A Randomized, Multicenter, Open-label Phase III Study to Evaluate the Efficacy and Safety of Adding Metronomic Chemotherapy of Capecitabine to Standard Adjuvant Therapy for Patients With High Risk HER2-positive Primary Breast Cancer
Breast cancer is the most common malignant tumor in women. Recurrent or metastatic breast cancer is incurable. High risk patients usually have the following characteristics, such as, non-pCR after neoadjuvant therapy, lymph nodes positive, \>2cm tumor size, HER2 overexpression, etc. Intensive targeted or chemo therapy could improve prognosis. Previous studies have shown the efficacy and feasibility of intensive treatment of capecitabine in non-pCR breast cancer patients. Given the metronomic capecitabine therapy is well tolerated, we designed this study to compare the efficacy and safety of adding metronomic capecitabine to standard adjuvant therapy for high risk HER2+ breast cancer patients.
• Early stage operable HER2-positive primary breast cancer
• Histologically confirmed invasive breast carcinoma
• High risk patients: residual invasive lesions in surgical specimens after neoadjuvant treatment (non-pCR ), Lymph node positive, tumor maximal diameter \>2cm. If patient get neoadjuvant treatment, Systemic therapy must consist of at least 6 cycles of chemotherapy, with a total duration at least 16 weeks, including at least 9 weeks of trastuzumab and at least 9 weeks of taxane-based chemotherapy. Patients may have received an anthracycline as part of preoperative therapy in addition to taxane chemotherapy. Patients receiving dose-dense chemotherapy regimens are eligible, provided at least 8 weeks of taxane-based therapy and at least 8 weeks of trastuzumab have been given.
• Adequate excision: surgical removal of all clinically evident disease in the breast and lymph nodes
• Known hormone receptor status
• Signed written informed consent approved by the study site's Institutional Review Board (IRB)/Ethical Committee (EC)

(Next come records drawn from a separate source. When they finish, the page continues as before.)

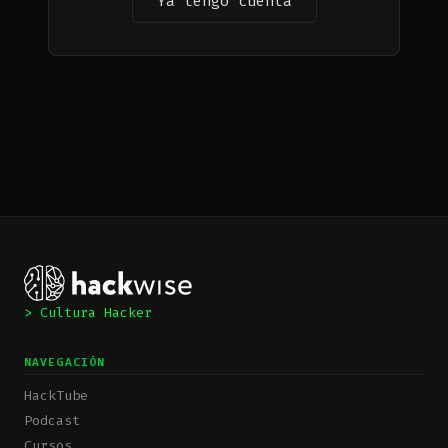
Ya tengo cuenta
> Cultura Hacker
NAVEGACIÓN
HackTube
Podcast
Cursos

• Age ≥ 18 years, Age ≤ 70 years
• Eastern Cooperative Oncology Group (ECOG) performance status 0 or 1
• Adequate organ function during screening, defined as:
‣ Absolute neutrophil count ≥ 1200 cells/mm3
⁃ Platelet count ≥ 100000 cells/mm3
⁃ Hemoglobin ≥ 9.0 g/dL; patients may receive red blood cell transfusions to obtain this level
⁃ Serum creatinine 1.5 upper limit of normal (ULN)
⁃ International normalized ratio (INR) and activated partial thromboplastin time (aPTT) ≤ 1.5 ULN
⁃ Serum AST and ALT ≤ 1.5 ULN
⁃ Serum total bilirubin (TBILI) ≤ 1.0 ULN (within normal limits), except for patients with Gilbert's syndrome, for whom direct bilirubin should be within the normal range
⁃ Serum alkaline phosphatase (ALK) ≤ 1.5 ULN
⁃ Screening LVEF ≥ 50% on ECHO or MUGA after receiving neoadjuvant chemotherapy and no decrease in LVEF by more than 15% absolute points from the pre-chemotherapy LVEF. Or, if pre-chemotherapy LVEF was not assessed, the screening LVEF must be ≥ 55% after completion of neoadjuvant chemotherapy.
• i. LVEF assessment may be repeated once up to 3 weeks following the initial screening assessment to assess eligibility.
• For women who are not postmenopausal (≥ 12 months of non-therapy-induced amenorrhea) or surgically sterile (absence of ovaries and/or uterus): agreement to remain abstinent or use single or combined contraceptive methods that result in a failure rate of \<1% per year during the treatment period and for at least 7 months after the last dose of study drug.
• Negative serum pregnancy test for premenopausal women including women who have had a tubal ligation and for women less than 12 months after the onset of menopause
• Documentation of hepatitis B virus (HBV) and hepatitis C virus (HCV) serologies is required: this includes HB surface antigen (HBsAg) and/or total HB core antibody (anti-HBc) in addition to HCV antibody testing. The most recent serologic testing must have occurred within 3 months prior to initiation of neoadjuvant therapy. If such testing has not been done, it must be performed during screening.